Dice su madre que cuando lo conoció al Che lo veía muy serio y mayor. Ella era una niña, tenía 20 años.
—Lo veía mayor pero no era una niña. Tenía un poco más de 20, no te voy a decir la edad porque se va a enojar conmigo. Pero era toda una mujer.
¿Y cómo fue su nacimiento? ¿Qué le ha contado su madre?
—Mira, mi padre, por su educación, quería un varón. Él ya tenía una hija mujer, mi hermana mayor. Y quería un varón.
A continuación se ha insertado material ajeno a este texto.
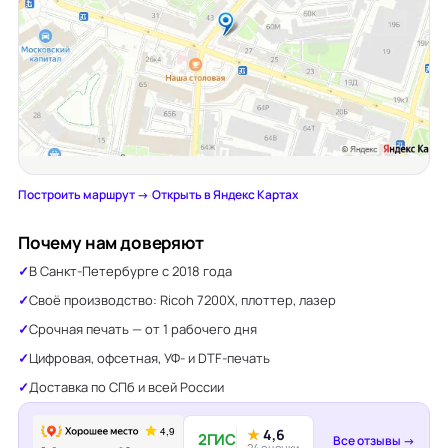
Построить маршрут →
·
Открыть в Яндекс Картах
Почему нам доверяют
В Санкт-Петербурге с 2018 года
Своё производство: Ricoh 7200X, плоттер, лазер
Срочная печать — от 1 рабочего дня
Цифровая, офсетная, УФ- и DTF-печать
Доставка по СПб и всей России
★
4,6
2ГИС
Все отзывы →
24 оценки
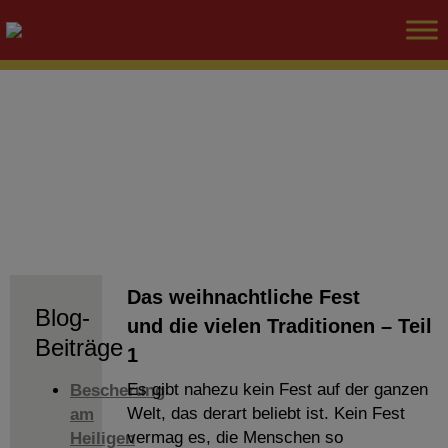
Das weihnachtliche Fest
Blog-
und die vielen Traditionen – Teil
Beiträge
1
Es gibt nahezu kein Fest auf der ganzen
Bescherung
Welt, das derart beliebt ist. Kein Fest
am
vermag es, die Menschen so
Heiligen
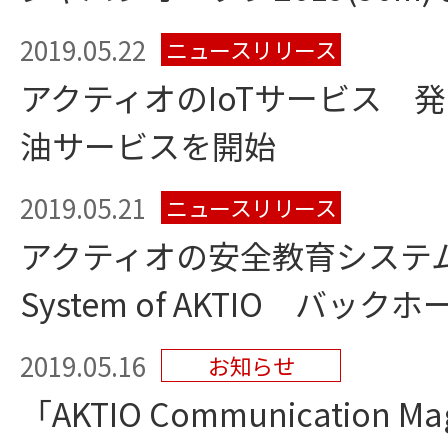
2019.05.22
ニュースリリース
アクティオのIoTサービス 
油サービスを開始
2019.05.21
ニュースリリース
アクティオの安全教育システム「Saf
System of AKTIO バック
2019.05.16
お知らせ
「AKTIO Communication M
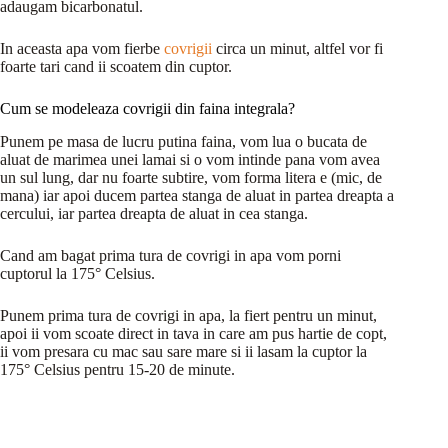
adaugam bicarbonatul.
In aceasta apa vom fierbe
covrigii
circa un minut, altfel vor fi
foarte tari cand ii scoatem din cuptor.
Cum se modeleaza covrigii din faina integrala?
Punem pe masa de lucru putina faina, vom lua o bucata de
aluat de marimea unei lamai si o vom intinde pana vom avea
un sul lung, dar nu foarte subtire, vom forma litera e (mic, de
mana) iar apoi ducem partea stanga de aluat in partea dreapta a
cercului, iar partea dreapta de aluat in cea stanga.
Cand am bagat prima tura de covrigi in apa vom porni
cuptorul la 175° Celsius.
Punem prima tura de covrigi in apa, la fiert pentru un minut,
apoi ii vom scoate direct in tava in care am pus hartie de copt,
ii vom presara cu mac sau sare mare si ii lasam la cuptor la
175° Celsius pentru 15-20 de minute.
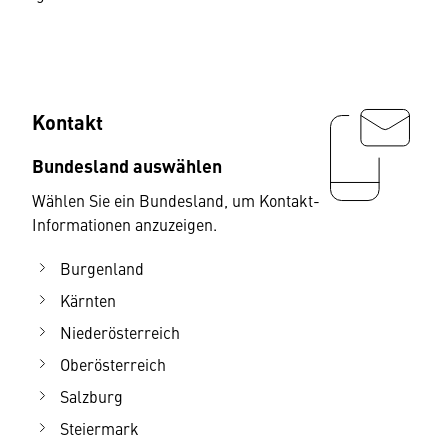
Kontakt
Bundesland auswählen
Wählen Sie ein Bundesland, um Kontakt-
Informationen anzuzeigen.
Burgenland
Kärnten
Niederösterreich
Oberösterreich
Salzburg
Steiermark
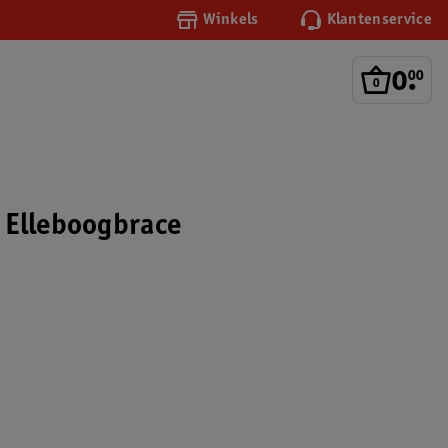
Winkels
Klantenservice
0
.
00
 Elleboogbrace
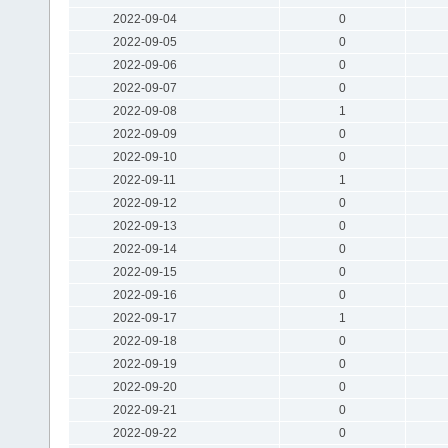
2022-09-04
0
2022-09-05
0
2022-09-06
0
2022-09-07
0
2022-09-08
1
2022-09-09
0
2022-09-10
0
2022-09-11
1
2022-09-12
0
2022-09-13
0
2022-09-14
0
2022-09-15
0
2022-09-16
0
2022-09-17
1
2022-09-18
0
2022-09-19
0
2022-09-20
0
2022-09-21
0
2022-09-22
0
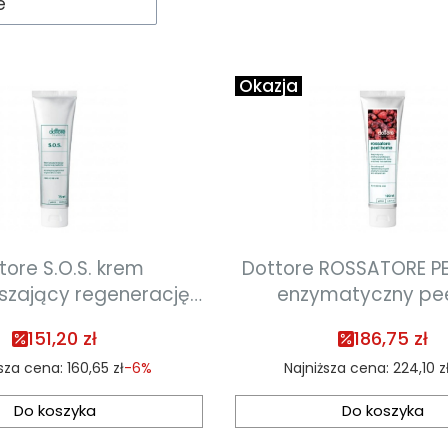
e
Okazja
tore S.O.S. krem
Dottore ROSSATORE P
szający regenerację
enzymatyczny pee
75ml termin ważności
wygładzająco-regen
151,20 zł
186,75 zł
13.02.2027
dla skóry wrażliwe
sza cena:
160,65 zł
-6%
Najniższa cena:
224,10 z
naczyniowej 100ml 
ważności 02.20
Do koszyka
Do koszyka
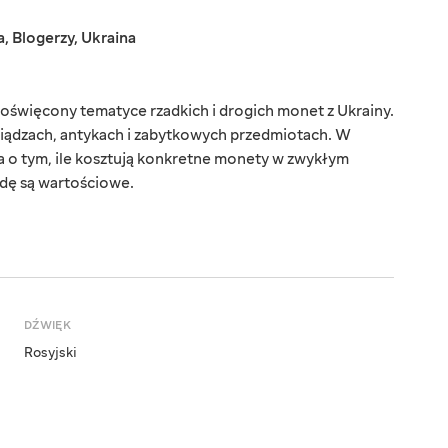
a
,
Blogerzy
,
Ukraina
święcony tematyce rzadkich i drogich monet z Ukrainy.
niądzach, antykach i zabytkowych przedmiotach. W
 o tym, ile kosztują konkretne monety w zwykłym
wdę są wartościowe.
DŹWIĘK
Rosyjski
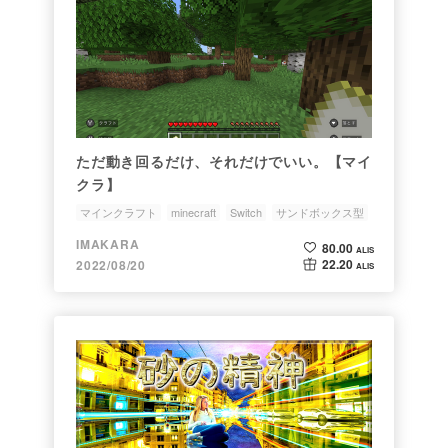
ただ動き回るだけ、それだけでいい。【マイ
クラ】
マインクラフト
minecraft
Switch
サンドボックス型
砂場
IMAKARA
80.00
ALIS
22.20
2022/08/20
ALIS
Cuando mi mamá quedó embarazada soñaba con su niño, por esas cosas que los varones transmiten, y estaba muy entusiasmado.
¡Pero nació una niña!
—Sí, nací yo. Él estaba de viaje en China. Y mi mamá le envió una comunicación: “Ha nacido y es hembra.” ¿Y sabes qué le contestó desde China? “Si es hembra, tírala por el balcón”.
¿Entonces?
—Mi madre había estado once horas con trabajo de parto para terminar en una cesárea. ¡Imagínate! Así que cuando llegó para Cuba mi mamá no quería dejarlo entrar en su habitación. Él decía: “¿Dónde está la niña?”, y ella: “La tiré por el balcón”. “Ya Aleida, deja la bobería”. Ellos bromeaban mucho. Y no me pusieron nombre hasta que él llegó.
¿Quién lo eligió?
—Mi padre. Le dijo a mi mamá: “Se llamará Aleida porque es el nombre de la mujer que amo”.
Luego llegó el varón.
—Sí. El Che estaba afuera con Lolita, una amiga. Entonces salió el partero con un bebezón en los brazos. Camilo pesó como unos cinco kilos. Y el partero le dijo: “Comandante, felicidades”. Y mi papá se paró y le dio un abrazo a Lolita y le convidó a un tabaco.
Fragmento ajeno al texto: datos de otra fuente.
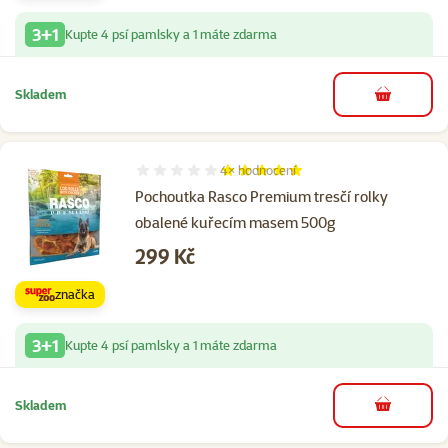
3+1
Kupte 4 psí pamlsky a 1 máte zdarma
Skladem
do košíku
4×
hodnocení
Hodnocení 100%, počet hodnocení: 4
Pochoutka Rasco Premium tresčí rolky
obalené kuřecím masem 500g
Cena
299 Kč
značka
3+1
Kupte 4 psí pamlsky a 1 máte zdarma
Skladem
do košíku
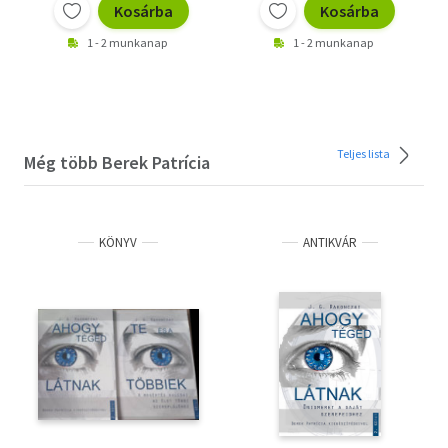
Kosárba
Kosárba
1 - 2 munkanap
1 - 2 munkanap
Teljes lista
Még több Berek Patrícia
KÖNYV
ANTIKVÁR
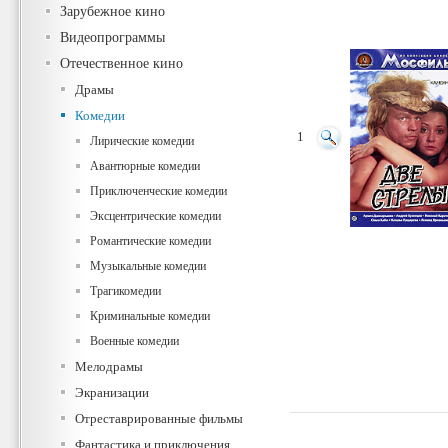
Зарубежное кино
Видеопрограммы
Отечественное кино
Драмы
Комедии
1
Лирические комедии
Авантюрные комедии
Приключенческие комедии
Эксцентрические комедии
Романтические комедии
Музыкальные комедии
Трагикомедии
Криминальные комедии
Военные комедии
Мелодрамы
Экранизации
Отреставрированные фильмы
Фантастика и приключения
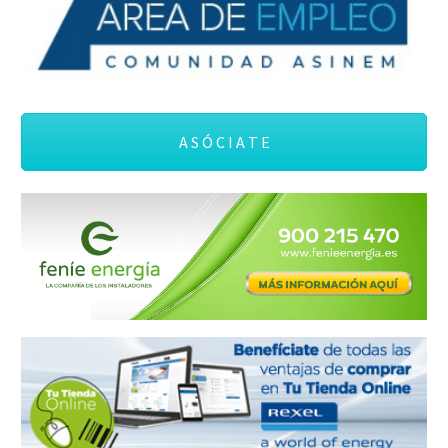
se…
A S Ó C I A T E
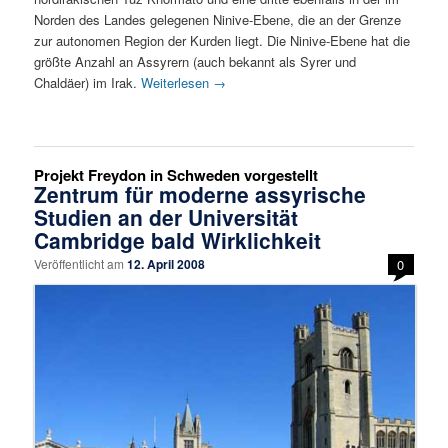
Norden des Landes gelegenen Ninive-Ebene, die an der Grenze
zur autonomen Region der Kurden liegt. Die Ninive-Ebene hat die
größte Anzahl an Assyrern (auch bekannt als Syrer und
Chaldäer) im Irak.
Weiterlesen
→
Projekt Freydon in Schweden vorgestellt
Zentrum für moderne assyrische
Studien an der Universität
Cambridge bald Wirklichkeit
Veröffentlicht am
12. April 2008
0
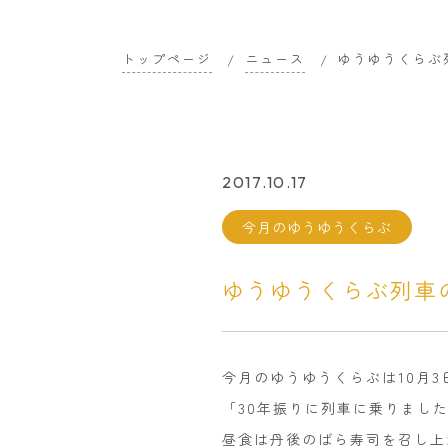
トップページ
ニュース
ゆうゆうくらぶ
2017.10.17
今月のゆうゆうくらぶ
ゆうゆうくらぶ列車
今月のゆうゆうくらぶは10月3
「30年振りに列車に乗りまし
昼食は丹後のばら寿司を召し上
¿Toda su familia vive en Cuba?
—Toda. Salimos a hacer algunas misiones afuera pero volvemos a Cuba. Lo de siempre.
¿Y cómo está Cuba hoy?
—Para un país que sigue bloqueado puedo decir que bien, que hacemos el esfuerzo para vivir con dignidad y sobre todo con alegría. Trabajamos para obtener mayor ganancia en el sentido social. Económicamente, lo podemos hacer. Y gracias al ALBA (Alianza Bolivariana para los Pueblos de Nuestra América) se respira de otra manera. Pero el proceso revolucionario tiene que seguir creciendo. Aparecen más facilidades, eso es muy bueno. Y esperamos con los brazos abiertos que la Argentina y el Brasil se incorporen al ALBA.
¿Sienten allá la crisis que afecta a Europa, por ejemplo?
—Nosotros tenemos los ojos puestos en América Latina, que es autosuficiente. ¿Imagina si la producción de la región se pusiera al servicio de este continente? Se lograría para siempre la unión latinoamericana. El ALBA nos ha permitido relacionarnos con todos los países y el proceso revolucionario se va ampliando. De allí, ya no hay retroceso.